** Opening Source material block **

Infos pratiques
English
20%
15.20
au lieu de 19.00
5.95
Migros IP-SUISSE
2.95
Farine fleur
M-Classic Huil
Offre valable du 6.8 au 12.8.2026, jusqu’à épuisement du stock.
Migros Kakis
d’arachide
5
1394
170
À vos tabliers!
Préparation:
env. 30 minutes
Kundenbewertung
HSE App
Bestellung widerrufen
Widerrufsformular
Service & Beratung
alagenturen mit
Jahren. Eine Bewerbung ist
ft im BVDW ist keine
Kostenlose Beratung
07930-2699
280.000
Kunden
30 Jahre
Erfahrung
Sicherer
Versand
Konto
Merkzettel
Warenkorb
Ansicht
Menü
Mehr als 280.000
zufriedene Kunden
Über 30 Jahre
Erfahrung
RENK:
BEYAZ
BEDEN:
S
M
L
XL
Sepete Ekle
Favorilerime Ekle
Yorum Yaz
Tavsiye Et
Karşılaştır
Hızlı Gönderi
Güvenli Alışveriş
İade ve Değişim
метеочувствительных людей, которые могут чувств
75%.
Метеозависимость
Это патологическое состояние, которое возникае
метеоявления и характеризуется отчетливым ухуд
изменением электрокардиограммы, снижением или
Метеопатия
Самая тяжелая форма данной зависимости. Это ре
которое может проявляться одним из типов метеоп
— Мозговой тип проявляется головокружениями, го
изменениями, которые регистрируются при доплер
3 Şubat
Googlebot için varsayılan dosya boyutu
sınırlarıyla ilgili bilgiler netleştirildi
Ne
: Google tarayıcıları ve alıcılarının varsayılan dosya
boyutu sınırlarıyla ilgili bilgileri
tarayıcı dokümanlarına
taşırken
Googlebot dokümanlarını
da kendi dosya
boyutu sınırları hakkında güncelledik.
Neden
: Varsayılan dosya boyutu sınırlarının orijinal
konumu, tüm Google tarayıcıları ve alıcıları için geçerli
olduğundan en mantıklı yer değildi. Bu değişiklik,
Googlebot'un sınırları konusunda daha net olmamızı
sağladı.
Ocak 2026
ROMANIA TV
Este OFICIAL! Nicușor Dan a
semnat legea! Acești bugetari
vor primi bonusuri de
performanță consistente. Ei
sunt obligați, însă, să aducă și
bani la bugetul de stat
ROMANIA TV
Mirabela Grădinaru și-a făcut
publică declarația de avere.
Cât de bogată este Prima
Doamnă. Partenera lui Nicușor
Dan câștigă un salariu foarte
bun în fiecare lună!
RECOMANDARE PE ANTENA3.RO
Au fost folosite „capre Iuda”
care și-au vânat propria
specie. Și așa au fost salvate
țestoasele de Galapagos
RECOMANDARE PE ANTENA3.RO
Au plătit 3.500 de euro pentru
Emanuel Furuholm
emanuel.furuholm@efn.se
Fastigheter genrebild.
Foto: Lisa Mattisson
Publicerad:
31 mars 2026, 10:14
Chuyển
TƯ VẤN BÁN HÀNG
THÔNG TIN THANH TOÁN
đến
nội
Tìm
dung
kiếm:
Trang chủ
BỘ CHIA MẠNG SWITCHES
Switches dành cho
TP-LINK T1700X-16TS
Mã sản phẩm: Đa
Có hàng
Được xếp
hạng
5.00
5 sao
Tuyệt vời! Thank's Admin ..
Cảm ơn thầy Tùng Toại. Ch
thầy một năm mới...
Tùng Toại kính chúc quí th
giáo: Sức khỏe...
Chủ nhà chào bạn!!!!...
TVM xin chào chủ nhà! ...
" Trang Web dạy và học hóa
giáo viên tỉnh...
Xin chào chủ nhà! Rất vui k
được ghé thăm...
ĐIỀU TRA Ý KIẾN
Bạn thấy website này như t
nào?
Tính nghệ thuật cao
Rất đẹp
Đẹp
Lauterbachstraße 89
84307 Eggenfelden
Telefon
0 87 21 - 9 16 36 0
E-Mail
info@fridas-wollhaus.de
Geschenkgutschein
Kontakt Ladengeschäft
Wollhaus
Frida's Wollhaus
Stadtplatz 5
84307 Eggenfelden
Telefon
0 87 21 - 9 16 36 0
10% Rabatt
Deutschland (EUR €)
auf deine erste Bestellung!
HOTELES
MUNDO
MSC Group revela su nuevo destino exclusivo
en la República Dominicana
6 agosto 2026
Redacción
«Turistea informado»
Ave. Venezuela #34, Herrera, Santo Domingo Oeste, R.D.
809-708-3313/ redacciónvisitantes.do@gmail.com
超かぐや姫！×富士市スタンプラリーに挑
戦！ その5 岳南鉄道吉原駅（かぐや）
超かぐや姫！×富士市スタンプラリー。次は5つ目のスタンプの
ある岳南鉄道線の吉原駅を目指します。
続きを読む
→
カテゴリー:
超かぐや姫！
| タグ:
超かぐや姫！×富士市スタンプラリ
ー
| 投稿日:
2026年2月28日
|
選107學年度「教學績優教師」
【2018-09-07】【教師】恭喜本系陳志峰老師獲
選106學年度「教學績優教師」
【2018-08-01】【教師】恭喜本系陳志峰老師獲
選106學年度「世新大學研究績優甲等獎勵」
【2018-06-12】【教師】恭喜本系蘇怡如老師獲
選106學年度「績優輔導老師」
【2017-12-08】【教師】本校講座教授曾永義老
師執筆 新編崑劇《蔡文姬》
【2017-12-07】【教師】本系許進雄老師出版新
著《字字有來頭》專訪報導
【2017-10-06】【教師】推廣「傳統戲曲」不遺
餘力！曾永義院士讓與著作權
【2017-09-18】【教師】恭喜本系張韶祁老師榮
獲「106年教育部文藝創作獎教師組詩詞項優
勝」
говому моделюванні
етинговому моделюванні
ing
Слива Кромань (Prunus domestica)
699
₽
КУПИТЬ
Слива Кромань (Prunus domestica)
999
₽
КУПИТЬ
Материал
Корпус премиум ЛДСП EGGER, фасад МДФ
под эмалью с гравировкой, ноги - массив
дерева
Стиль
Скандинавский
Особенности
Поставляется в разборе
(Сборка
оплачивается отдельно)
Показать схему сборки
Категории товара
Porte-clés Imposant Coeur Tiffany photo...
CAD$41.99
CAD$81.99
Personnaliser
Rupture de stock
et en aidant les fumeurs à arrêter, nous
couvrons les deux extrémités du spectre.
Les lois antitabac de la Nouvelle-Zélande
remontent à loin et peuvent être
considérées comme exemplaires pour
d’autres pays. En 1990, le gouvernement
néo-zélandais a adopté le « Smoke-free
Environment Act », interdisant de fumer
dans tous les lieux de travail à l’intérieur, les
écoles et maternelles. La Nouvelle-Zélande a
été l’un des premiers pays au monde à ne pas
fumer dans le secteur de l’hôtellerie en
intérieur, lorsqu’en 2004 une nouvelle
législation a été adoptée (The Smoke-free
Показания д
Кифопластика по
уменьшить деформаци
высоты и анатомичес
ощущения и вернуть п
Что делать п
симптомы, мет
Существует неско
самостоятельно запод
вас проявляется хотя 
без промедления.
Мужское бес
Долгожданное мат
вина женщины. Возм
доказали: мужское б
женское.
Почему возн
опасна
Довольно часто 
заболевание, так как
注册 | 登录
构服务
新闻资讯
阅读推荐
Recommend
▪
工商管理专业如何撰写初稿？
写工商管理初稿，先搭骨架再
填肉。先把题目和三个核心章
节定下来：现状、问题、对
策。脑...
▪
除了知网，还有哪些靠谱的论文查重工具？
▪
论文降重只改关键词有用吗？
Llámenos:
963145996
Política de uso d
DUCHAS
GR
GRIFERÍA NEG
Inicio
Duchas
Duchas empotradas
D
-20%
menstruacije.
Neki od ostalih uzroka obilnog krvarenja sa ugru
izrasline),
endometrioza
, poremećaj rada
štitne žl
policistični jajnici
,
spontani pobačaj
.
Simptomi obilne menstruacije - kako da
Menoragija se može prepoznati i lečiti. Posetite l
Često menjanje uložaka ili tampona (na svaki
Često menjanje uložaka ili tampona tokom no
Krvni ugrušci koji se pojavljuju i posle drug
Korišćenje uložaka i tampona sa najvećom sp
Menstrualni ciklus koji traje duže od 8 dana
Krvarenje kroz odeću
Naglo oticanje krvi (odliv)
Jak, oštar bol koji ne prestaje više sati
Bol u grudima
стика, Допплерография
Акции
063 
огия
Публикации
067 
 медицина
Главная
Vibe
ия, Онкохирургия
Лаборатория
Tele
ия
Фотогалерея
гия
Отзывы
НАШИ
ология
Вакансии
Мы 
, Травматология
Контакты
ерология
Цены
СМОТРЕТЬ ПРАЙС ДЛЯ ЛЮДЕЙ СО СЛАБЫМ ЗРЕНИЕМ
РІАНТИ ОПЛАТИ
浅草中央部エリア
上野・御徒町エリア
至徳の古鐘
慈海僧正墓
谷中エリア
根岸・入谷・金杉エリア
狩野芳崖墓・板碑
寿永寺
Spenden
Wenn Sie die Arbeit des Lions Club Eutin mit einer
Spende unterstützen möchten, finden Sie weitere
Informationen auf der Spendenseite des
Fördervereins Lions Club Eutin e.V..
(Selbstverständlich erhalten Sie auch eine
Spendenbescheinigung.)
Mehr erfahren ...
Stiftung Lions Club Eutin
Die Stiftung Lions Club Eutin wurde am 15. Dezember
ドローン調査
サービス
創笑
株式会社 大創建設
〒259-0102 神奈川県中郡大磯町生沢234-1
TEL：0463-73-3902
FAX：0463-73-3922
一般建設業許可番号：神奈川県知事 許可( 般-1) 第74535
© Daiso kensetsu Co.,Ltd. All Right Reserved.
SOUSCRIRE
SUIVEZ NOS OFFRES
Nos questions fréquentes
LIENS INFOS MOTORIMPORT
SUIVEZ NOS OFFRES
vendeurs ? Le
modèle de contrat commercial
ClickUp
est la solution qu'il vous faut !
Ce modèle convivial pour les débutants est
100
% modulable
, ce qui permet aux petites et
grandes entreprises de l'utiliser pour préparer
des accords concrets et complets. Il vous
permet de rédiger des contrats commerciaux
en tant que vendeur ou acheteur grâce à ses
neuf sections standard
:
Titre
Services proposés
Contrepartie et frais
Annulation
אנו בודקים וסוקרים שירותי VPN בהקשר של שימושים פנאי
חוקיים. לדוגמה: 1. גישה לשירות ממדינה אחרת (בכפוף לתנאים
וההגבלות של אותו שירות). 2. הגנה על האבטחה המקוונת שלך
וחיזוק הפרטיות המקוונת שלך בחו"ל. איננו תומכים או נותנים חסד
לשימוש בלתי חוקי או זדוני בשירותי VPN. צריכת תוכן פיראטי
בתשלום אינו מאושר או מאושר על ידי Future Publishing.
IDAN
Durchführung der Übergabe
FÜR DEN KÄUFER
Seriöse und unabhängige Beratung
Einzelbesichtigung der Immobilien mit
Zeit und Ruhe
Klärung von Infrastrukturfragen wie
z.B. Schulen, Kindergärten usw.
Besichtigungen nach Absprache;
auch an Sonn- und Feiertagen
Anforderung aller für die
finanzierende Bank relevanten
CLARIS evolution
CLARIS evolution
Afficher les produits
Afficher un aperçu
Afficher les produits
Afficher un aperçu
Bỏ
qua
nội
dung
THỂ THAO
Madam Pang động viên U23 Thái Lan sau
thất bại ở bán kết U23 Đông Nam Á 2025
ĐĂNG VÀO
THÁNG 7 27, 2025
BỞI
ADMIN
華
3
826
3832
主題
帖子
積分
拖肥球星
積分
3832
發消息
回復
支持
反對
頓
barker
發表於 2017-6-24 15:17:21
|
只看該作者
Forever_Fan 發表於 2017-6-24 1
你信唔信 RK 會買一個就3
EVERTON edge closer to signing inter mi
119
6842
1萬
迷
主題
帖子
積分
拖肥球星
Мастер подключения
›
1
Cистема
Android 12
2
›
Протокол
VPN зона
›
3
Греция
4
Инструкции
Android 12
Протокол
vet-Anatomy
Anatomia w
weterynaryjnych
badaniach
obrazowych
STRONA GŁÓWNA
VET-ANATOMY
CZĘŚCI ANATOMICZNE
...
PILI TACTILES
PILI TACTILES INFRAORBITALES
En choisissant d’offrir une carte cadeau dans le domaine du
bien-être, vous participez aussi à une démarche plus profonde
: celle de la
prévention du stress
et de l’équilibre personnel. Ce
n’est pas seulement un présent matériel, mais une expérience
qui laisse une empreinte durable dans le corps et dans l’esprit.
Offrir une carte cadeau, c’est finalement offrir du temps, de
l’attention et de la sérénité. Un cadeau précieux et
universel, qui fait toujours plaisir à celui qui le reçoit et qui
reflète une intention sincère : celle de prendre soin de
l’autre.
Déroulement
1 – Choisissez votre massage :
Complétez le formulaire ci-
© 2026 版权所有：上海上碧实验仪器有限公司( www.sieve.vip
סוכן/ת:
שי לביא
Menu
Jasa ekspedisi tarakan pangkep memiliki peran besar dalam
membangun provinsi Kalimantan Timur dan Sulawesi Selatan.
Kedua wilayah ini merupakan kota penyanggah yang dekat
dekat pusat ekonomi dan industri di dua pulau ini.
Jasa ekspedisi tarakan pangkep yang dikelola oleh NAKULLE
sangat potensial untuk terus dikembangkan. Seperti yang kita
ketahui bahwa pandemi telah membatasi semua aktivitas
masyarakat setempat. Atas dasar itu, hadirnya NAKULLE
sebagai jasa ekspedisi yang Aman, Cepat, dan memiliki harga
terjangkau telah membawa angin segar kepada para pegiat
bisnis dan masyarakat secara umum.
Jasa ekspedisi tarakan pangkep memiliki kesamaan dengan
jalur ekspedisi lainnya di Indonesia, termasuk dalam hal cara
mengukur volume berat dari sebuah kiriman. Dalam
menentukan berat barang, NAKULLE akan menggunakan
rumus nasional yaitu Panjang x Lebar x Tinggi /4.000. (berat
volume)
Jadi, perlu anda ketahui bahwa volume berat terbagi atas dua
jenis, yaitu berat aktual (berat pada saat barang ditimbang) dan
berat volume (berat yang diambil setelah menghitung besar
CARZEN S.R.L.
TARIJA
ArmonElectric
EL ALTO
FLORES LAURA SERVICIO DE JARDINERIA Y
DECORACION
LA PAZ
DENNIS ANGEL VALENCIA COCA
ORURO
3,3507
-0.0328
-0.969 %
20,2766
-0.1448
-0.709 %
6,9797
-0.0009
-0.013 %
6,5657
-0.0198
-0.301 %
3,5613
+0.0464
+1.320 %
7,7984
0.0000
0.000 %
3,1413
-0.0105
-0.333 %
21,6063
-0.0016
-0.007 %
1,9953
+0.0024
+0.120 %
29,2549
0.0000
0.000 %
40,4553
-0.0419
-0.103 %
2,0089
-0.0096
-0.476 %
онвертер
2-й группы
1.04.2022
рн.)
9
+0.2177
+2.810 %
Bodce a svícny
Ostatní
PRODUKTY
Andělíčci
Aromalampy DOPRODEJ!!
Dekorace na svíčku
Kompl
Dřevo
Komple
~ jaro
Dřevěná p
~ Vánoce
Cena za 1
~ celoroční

** Closing Source material block **

- _Exercise_: Find "Karşılaştır" in the entries above and copy that whole line exactly, then each line after it through the line that contains "Au fost folosite".

- _Response area_:
Karşılaştır
Hızlı Gönderi
Güvenli Alışveriş
İade ve Değişim
метеочувствительных людей, которые могут чувств
75%.
Метеозависимость
Это патологическое состояние, которое возникае
метеоявления и характеризуется отчетливым ухуд
изменением электрокардиограммы, снижением или
Метеопатия
Самая тяжелая форма данной зависимости. Это ре
которое может проявляться одним из типов метеоп
— Мозговой тип проявляется головокружениями, го
изменениями, которые регистрируются при доплер
3 Şubat
Googlebot için varsayılan dosya boyutu
sınırlarıyla ilgili bilgiler netleştirildi
Ne
: Google tarayıcıları ve alıcılarının varsayılan dosya
boyutu sınırlarıyla ilgili bilgileri
tarayıcı dokümanlarına
taşırken
Googlebot dokümanlarını
da kendi dosya
boyutu sınırları hakkında güncelledik.
Neden
: Varsayılan dosya boyutu sınırlarının orijinal
konumu, tüm Google tarayıcıları ve alıcıları için geçerli
olduğundan en mantıklı yer değildi. Bu değişiklik,
Googlebot'un sınırları konusunda daha net olmamızı
sağladı.
Ocak 2026
ROMANIA TV
Este OFICIAL! Nicușor Dan a
semnat legea! Acești bugetari
vor primi bonusuri de
performanță consistente. Ei
sunt obligați, însă, să aducă și
bani la bugetul de stat
ROMANIA TV
Mirabela Grădinaru și-a făcut
publică declarația de avere.
Cât de bogată este Prima
Doamnă. Partenera lui Nicușor
Dan câștigă un salariu foarte
bun în fiecare lună!
RECOMANDARE PE ANTENA3.RO
Au fost folosite „capre Iuda”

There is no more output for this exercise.